Recently I did have an interesting animal-dream, which are a rarity for me. I dreamed of a battle in which a colossal red shark was repeatedly battered into defeat and death by an equally colossal white whale.
Immediately the logical assumption would be: "white whale= Moby Dick." Red sharks, however, don't have any major representatives in folklore or literature that I can think of, so I immediately thought of the tale of the White Dragon and the Red Dragon, as recounted in this entry for Wikipedia:
The tale is taken up by Nennius in the Historia Brittonum. The dragons remain at Dinas Emrys for centuries until King Vortigern tries to build a castle there. Every night the castle walls and foundations are demolished by unseen forces. Vortigern consults his advisers, who tell him to find a boy with no natural father, and sacrifice him. Vortigern finds such a boy (who is later, in some tellings, to become Merlin) who is supposed to be the wisest wizard ever to live. On hearing that he is to be put to death to end the demolition of the walls, the boy is dismissive of the advice, and tells the king about the two dragons. Vortigern excavates the hill, freeing the dragons. They continue their fight and the red dragon finally defeats the white dragon. The boy tells Vortigern that the white dragon symbolises the Saxons and that the red dragon symbolises the people of Vortigern. If Vortigern is accepted to have lived in the 5th century, then these people are the British whom the Saxons failed to subdue and who became the Welsh.I'm certainly more than a little aware of this curious myth, and have occasionally seen it given abstruse magical or alchemical interpretations. However, I don't know any reason why I would have had that British myth, or concerns relating to that British myth, on my mind recently, aside from having finished reading T.H. White's BOOK OF MERLYN about a month ago.

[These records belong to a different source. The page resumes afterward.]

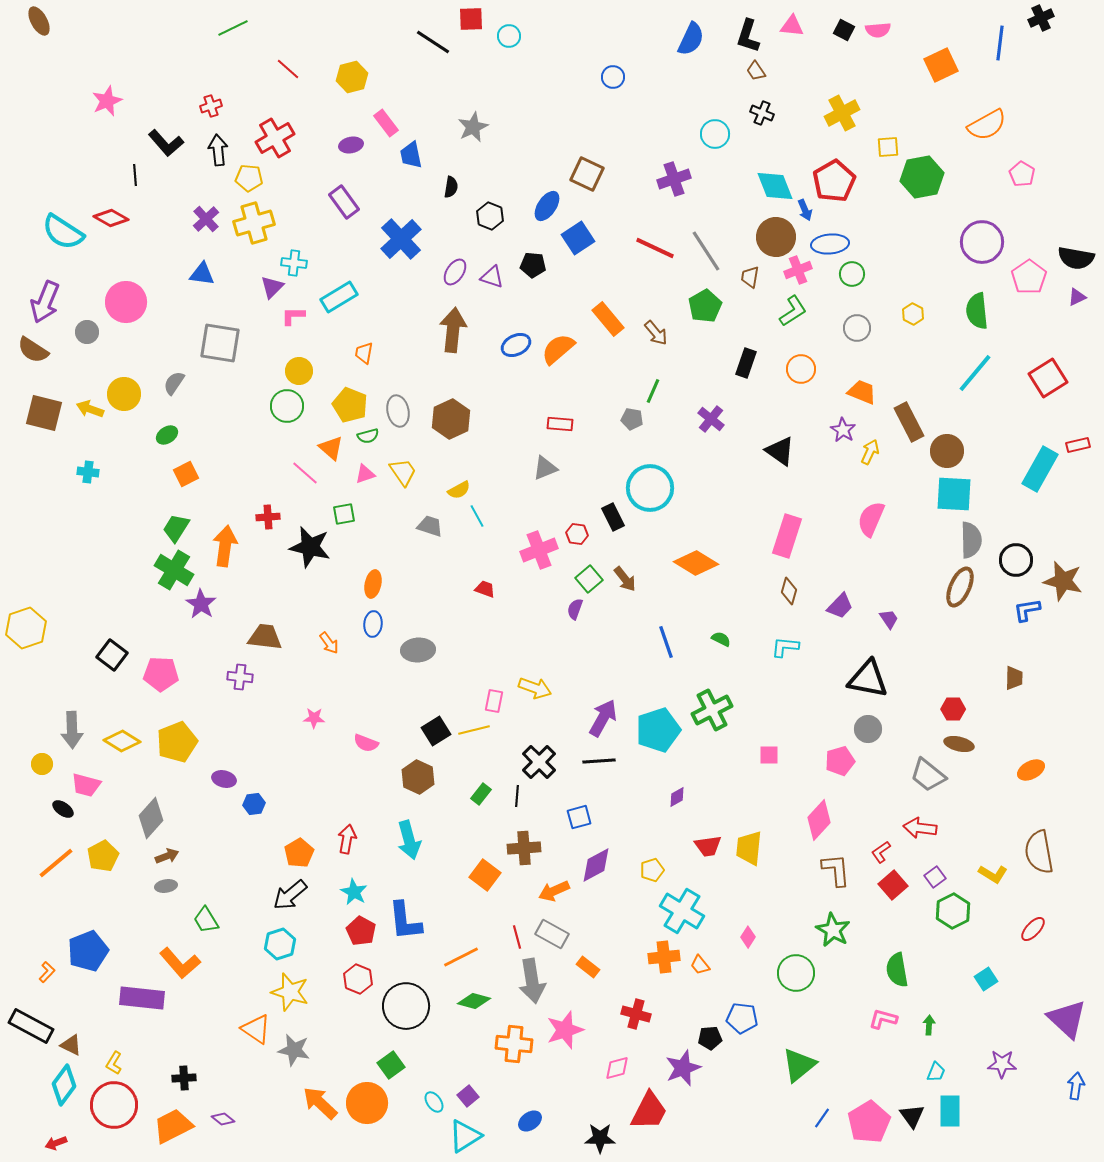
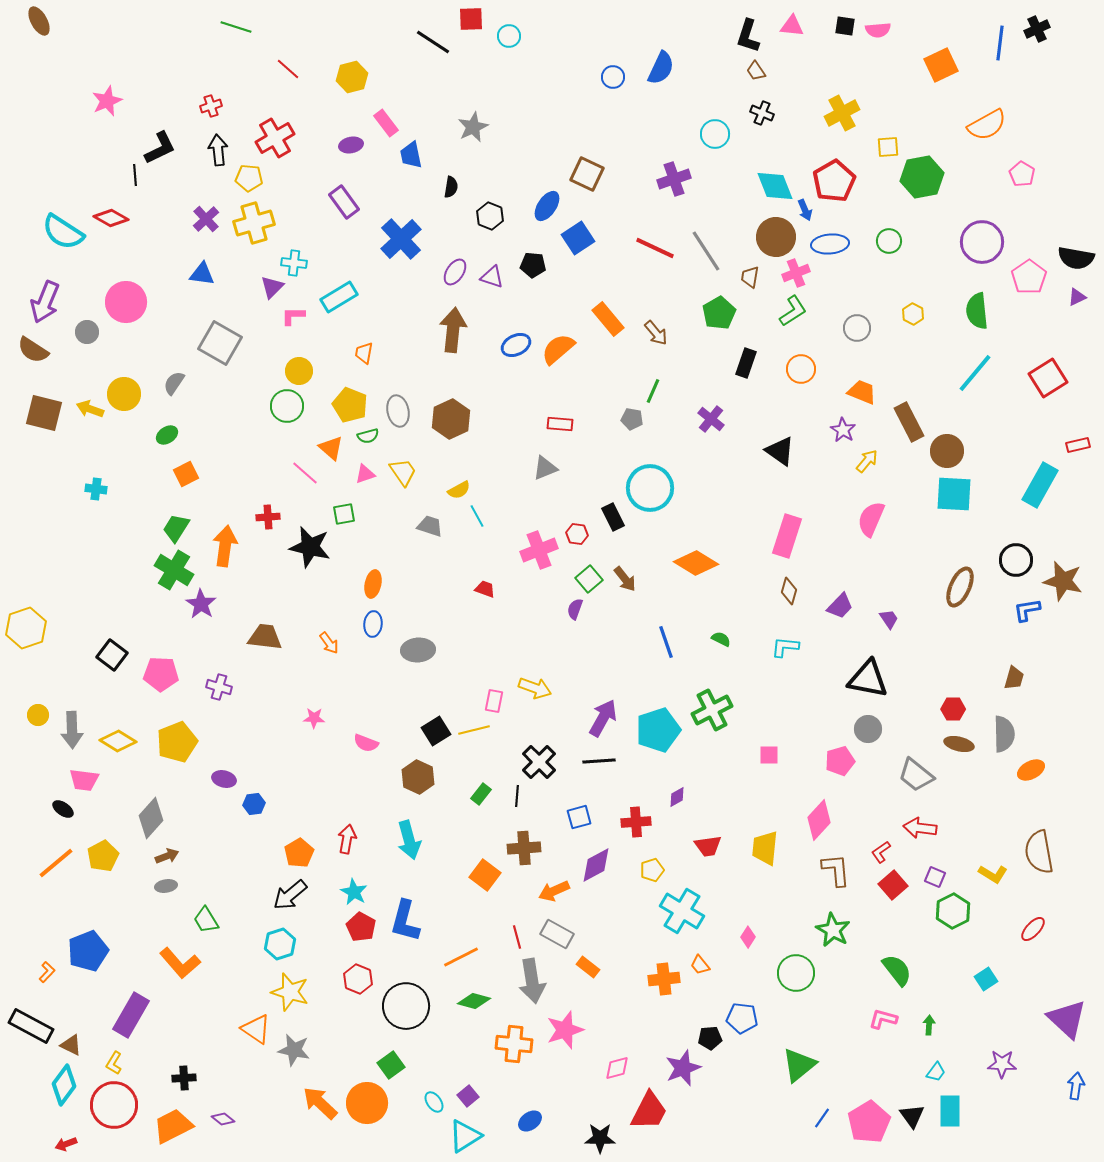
black cross at (1041, 18): moved 4 px left, 11 px down
green line at (233, 28): moved 3 px right, 1 px up; rotated 44 degrees clockwise
black square at (844, 30): moved 1 px right, 4 px up; rotated 20 degrees counterclockwise
blue semicircle at (691, 39): moved 30 px left, 29 px down
black L-shape at (166, 143): moved 6 px left, 5 px down; rotated 75 degrees counterclockwise
pink cross at (798, 270): moved 2 px left, 3 px down
green circle at (852, 274): moved 37 px right, 33 px up
green pentagon at (705, 306): moved 14 px right, 7 px down
gray square at (220, 343): rotated 21 degrees clockwise
yellow arrow at (870, 452): moved 3 px left, 9 px down; rotated 15 degrees clockwise
cyan rectangle at (1040, 469): moved 16 px down
cyan cross at (88, 472): moved 8 px right, 17 px down
gray semicircle at (971, 540): moved 33 px right, 194 px down
purple cross at (240, 677): moved 21 px left, 10 px down; rotated 10 degrees clockwise
brown trapezoid at (1014, 678): rotated 15 degrees clockwise
yellow diamond at (122, 741): moved 4 px left
yellow circle at (42, 764): moved 4 px left, 49 px up
gray trapezoid at (928, 775): moved 12 px left
pink trapezoid at (86, 785): moved 2 px left, 5 px up; rotated 8 degrees counterclockwise
yellow trapezoid at (749, 848): moved 16 px right
purple square at (935, 877): rotated 30 degrees counterclockwise
blue L-shape at (405, 921): rotated 21 degrees clockwise
red pentagon at (361, 931): moved 4 px up
gray rectangle at (552, 934): moved 5 px right
orange cross at (664, 957): moved 22 px down
green semicircle at (897, 970): rotated 152 degrees clockwise
purple rectangle at (142, 998): moved 11 px left, 17 px down; rotated 66 degrees counterclockwise
red cross at (636, 1014): moved 192 px up; rotated 20 degrees counterclockwise
cyan trapezoid at (936, 1072): rotated 15 degrees clockwise
red arrow at (56, 1143): moved 10 px right, 1 px down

One minor point of interest is that in my dream, the white behemoth defeats the red one. But that detail may indeed be drawn from the fact that Melville's novel MOBY DICK is one of the few literary works I consider to possess the same complexity as real, "unauthored" myth-cycles.
Of course, Moby Dick has been run through the mill of pop culture as well, and I'd be lying if I claimed that I was not aware of some of these instances, such as this Hanna-Barbera superhero-flavored cetacean from the 1960s:
Still, I will say that the white whale in my dream didn't resemble this cuddly fellow in any way whatsoever. It's possible that my subconscious mind correlated both sharks and whales as some sort of "dragons of the deep." But the color symbolism doesn't seem to add up into anything, unless I was to go really far afield, into the domain of Tantric symbolism, where "the red" and "the white" connote femininity and masculinity respectively. But that too seems to lead to no particular revelations, unless I cared to delve into the tedium of Freud 101 once again.